No More Tableau Downtime: Metadata Api For Proactive Data health

Trending 2 weeks ago
ARTICLE AD BOX

In today’s world, nan reliability of information solutions is everything. When we build dashboards and reports, 1 expects that nan numbers reflected location are correct and up-to-date. Based connected these numbers, insights are drawn and actions are taken. For immoderate unforeseen reason, if nan dashboards are surgery aliases if nan numbers are incorrect — then it becomes a fire-fight to hole everything. If nan issues are not fixed successful time, past it damages nan trust placed connected nan information squad and their solutions. 

But why would dashboards beryllium surgery aliases person incorrect numbers? If nan dashboard was built correctly nan first time, past 99% of nan clip nan rumor comes from nan information that feeds nan dashboards — from nan information warehouse. Some imaginable scenarios are:

  • Few ETL pipelines failed, truthful nan caller information is not yet in
  • A array is replaced pinch different caller one 
  • Some columns successful nan array are dropped aliases renamed
  • Schemas successful information storage person changed
  • And galore more.

There is still a chance that nan rumor is connected nan Tableau site, but successful my experience, astir of nan times, it is ever owed to immoderate changes successful information warehouse. Even though we cognize nan guidelines cause, it’s not ever straightforward to commencement moving connected a fix. There is no cardinal spot where you tin cheque which Tableau information sources trust connected circumstantial tables. If you person nan Tableau Data Management add-on, it could help, but from what I know, its difficult to find limitations of civilization sql queries utilized successful information sources.

Nevertheless, nan add-on is excessively costly and astir companies don’t person it. The existent symptom originates erstwhile you person to spell done each nan information sources manually to commencement fixing it. On apical of it, you person a drawstring of users connected your caput impatiently waiting for a quick-fix. The hole itself mightiness not beryllium difficult, it would conscionable beryllium a time-consuming one.

What if we could anticipate these issues and identify impacted information sources before anyone notices a problem? Wouldn’t that conscionable beryllium great? Well, location is simply a measurement now pinch nan Tableau Metadata API. The Metadata API uses GraphQL, a query connection for APIs that returns only nan information that you’re willing in. For much info connected what’s imaginable pinch GraphQL, do cheque retired GraphQL.org.

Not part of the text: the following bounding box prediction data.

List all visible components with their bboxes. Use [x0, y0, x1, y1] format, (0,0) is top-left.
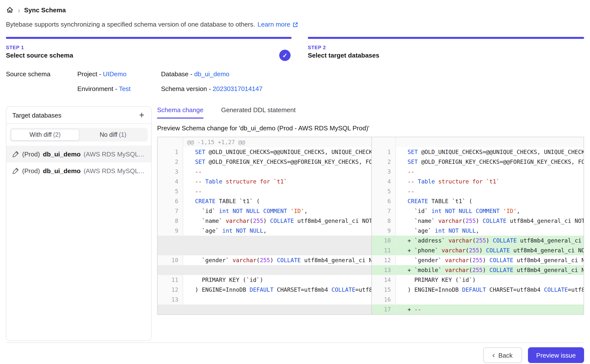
- diff-line-number: 10: [158, 255, 183, 265]
- schema-version-link[interactable]: 20230317014147: [213, 85, 262, 92]
- tab-with-diff[interactable]: With diff (2): [11, 129, 79, 141]
- project-field: Project - UIDemo: [77, 70, 161, 79]
- diff-code-line: SET @OLD_UNIQUE_CHECKS=@@UNIQUE_CHECKS, …: [183, 147, 371, 157]
- diff-code-line: `id` int NOT NULL COMMENT 'ID',: [396, 206, 584, 216]
- diff-code-line: CREATE TABLE `t1` (: [396, 196, 584, 206]
- add-target-database-button[interactable]: +: [138, 111, 145, 119]
- diff-code-line: ) ENGINE=InnoDB DEFAULT CHARSET=utf8mb4 …: [396, 285, 584, 295]
- diff-code-line: --: [183, 167, 371, 177]
- diff-line-number: 13: [371, 265, 396, 275]
- back-button[interactable]: ‹ Back: [483, 347, 522, 363]
- target-database-item[interactable]: (Prod) db_ui_demo (AWS RDS MySQL Prod): [6, 162, 151, 179]
- steps: STEP 1 Select source schema ✓ STEP 2 Sel…: [6, 37, 584, 59]
- diff-line-number: [158, 236, 183, 245]
- step-2-progress-bar: [308, 37, 584, 39]
- diff-hunk-header: @@ -1,15 +1,27 @@: [183, 137, 371, 147]
- diff-line-number: 10: [371, 236, 396, 245]
- diff-line-number: 16: [371, 295, 396, 304]
- diff-line-number: 1: [371, 147, 396, 157]
- diff-line-number: 4: [371, 177, 396, 186]
- diff-line-number: 2: [371, 157, 396, 167]
- diff-line-number: 3: [371, 167, 396, 177]
- diff-code-line: SET @OLD_FOREIGN_KEY_CHECKS=@@FOREIGN_KE…: [183, 157, 371, 167]
- environment-field: Environment - Test: [77, 85, 161, 93]
- diff-line-number: 7: [371, 206, 396, 216]
- target-databases-title: Target databases: [12, 111, 61, 119]
- source-schema-label: Source schema: [6, 70, 77, 79]
- diff-code-line: [183, 265, 371, 275]
- diff-code-line: `id` int NOT NULL COMMENT 'ID',: [183, 206, 371, 216]
- step-2-label: STEP 2: [308, 45, 584, 50]
- step-1-progress-bar: [6, 37, 292, 39]
- diff-line-number: 17: [371, 304, 396, 314]
- diff-line-number: 8: [371, 216, 396, 226]
- preview-tabs: Schema change Generated DDL statement: [157, 106, 584, 119]
- diff-code-line: -- Table structure for `t1`: [396, 177, 584, 186]
- preview-issue-button[interactable]: Preview issue: [528, 347, 584, 363]
- tab-schema-change[interactable]: Schema change: [157, 106, 203, 119]
- project-link[interactable]: UIDemo: [103, 70, 126, 78]
- diff-code-line: + `mobile` varchar(255) COLLATE utf8mb4_…: [396, 265, 584, 275]
- schema-diff-viewer[interactable]: @@ -1,15 +1,27 @@1SET @OLD_UNIQUE_CHECKS…: [157, 137, 584, 315]
- diff-line-number: 3: [158, 167, 183, 177]
- diff-code-line: `gender` varchar(255) COLLATE utf8mb4_ge…: [396, 255, 584, 265]
- diff-line-number: 9: [158, 226, 183, 236]
- step-1-label: STEP 1: [6, 45, 292, 50]
- schema-preview-section: Schema change Generated DDL statement Pr…: [157, 106, 584, 341]
- diff-line-number: 5: [158, 186, 183, 196]
- footer-actions: ‹ Back Preview issue: [6, 347, 584, 363]
- diff-line-number: 1: [158, 147, 183, 157]
- diff-code-line: `gender` varchar(255) COLLATE utf8mb4_ge…: [183, 255, 371, 265]
- breadcrumb: › Sync Schema: [6, 4, 584, 16]
- diff-added-sign: +: [408, 247, 414, 254]
- page-description: Bytebase supports synchronizing a specif…: [6, 20, 584, 29]
- diff-line-number: 8: [158, 216, 183, 226]
- diff-code-line: PRIMARY KEY (`id`): [396, 275, 584, 285]
- diff-code-line: CREATE TABLE `t1` (: [183, 196, 371, 206]
- diff-code-line: --: [183, 186, 371, 196]
- database-instance: (AWS RDS MySQL Prod): [83, 150, 145, 158]
- diff-line-number: 12: [158, 285, 183, 295]
- diff-code-line: [183, 245, 371, 255]
- diff-line-number: [158, 304, 183, 314]
- database-environment: (Prod): [22, 150, 40, 158]
- step-1: STEP 1 Select source schema ✓: [6, 37, 292, 59]
- no-diff-count: (1): [119, 131, 127, 138]
- diff-line-number: 11: [371, 245, 396, 255]
- diff-code-line: -- Table structure for `t1`: [183, 177, 371, 186]
- learn-more-link[interactable]: Learn more: [258, 20, 299, 29]
- tab-generated-ddl[interactable]: Generated DDL statement: [221, 106, 296, 119]
- diff-code-line: --: [396, 167, 584, 177]
- diff-code-line: `name` varchar(255) COLLATE utf8mb4_gene…: [183, 216, 371, 226]
- database-field: Database - db_ui_demo: [161, 70, 584, 79]
- environment-link[interactable]: Test: [119, 85, 131, 92]
- footer-divider: [6, 342, 584, 343]
- database-instance: (AWS RDS MySQL Prod): [83, 167, 145, 174]
- diff-line-number: 14: [371, 275, 396, 285]
- database-name: db_ui_demo: [43, 167, 81, 174]
- diff-code-line: ) ENGINE=InnoDB DEFAULT CHARSET=utf8mb4 …: [183, 285, 371, 295]
- step-2-title: Select target databases: [308, 52, 584, 59]
- chevron-left-icon: ‹: [492, 351, 495, 359]
- with-diff-count: (2): [53, 131, 61, 138]
- diff-code-line: [396, 137, 584, 147]
- step-2: STEP 2 Select target databases: [308, 37, 584, 59]
- diff-added-sign: +: [408, 237, 414, 244]
- database-link[interactable]: db_ui_demo: [194, 70, 229, 78]
- diff-code-line: --: [396, 186, 584, 196]
- diff-line-number: [158, 245, 183, 255]
- diff-line-number: 2: [158, 157, 183, 167]
- database-edit-icon: [12, 151, 19, 157]
- database-environment: (Prod): [22, 167, 40, 174]
- step-complete-check-icon: ✓: [279, 50, 291, 61]
- target-database-item[interactable]: (Prod) db_ui_demo (AWS RDS MySQL Prod): [6, 146, 151, 162]
- diff-code-line: [183, 304, 371, 314]
- diff-code-line: `age` int NOT NULL,: [183, 226, 371, 236]
- tab-no-diff[interactable]: No diff (1): [79, 129, 147, 141]
- diff-gutter: [371, 137, 396, 147]
- diff-line-number: 13: [158, 295, 183, 304]
- diff-code-line: + --: [396, 304, 584, 314]
- diff-code-line: SET @OLD_FOREIGN_KEY_CHECKS=@@FOREIGN_KE…: [396, 157, 584, 167]
- home-icon[interactable]: [6, 6, 14, 14]
- target-database-list: (Prod) db_ui_demo (AWS RDS MySQL Prod) (…: [6, 146, 151, 179]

In this blog post, I’ll show you really to link to nan Tableau Metadata API using Python’s Tableau Server Client (TSC) room to proactively identify data sources utilizing circumstantial tables, truthful that you tin enactment accelerated earlier immoderate issues arise. Once you cognize which Tableau information sources are affected by a circumstantial table, you tin make immoderate updates yourself aliases alert nan owners of those information sources astir nan upcoming changes truthful they tin beryllium prepared for it.

Connecting to nan Tableau Metadata API

Lets link to nan Tableau Server utilizing TSC. We request to import successful each nan libraries we would request for nan exercise!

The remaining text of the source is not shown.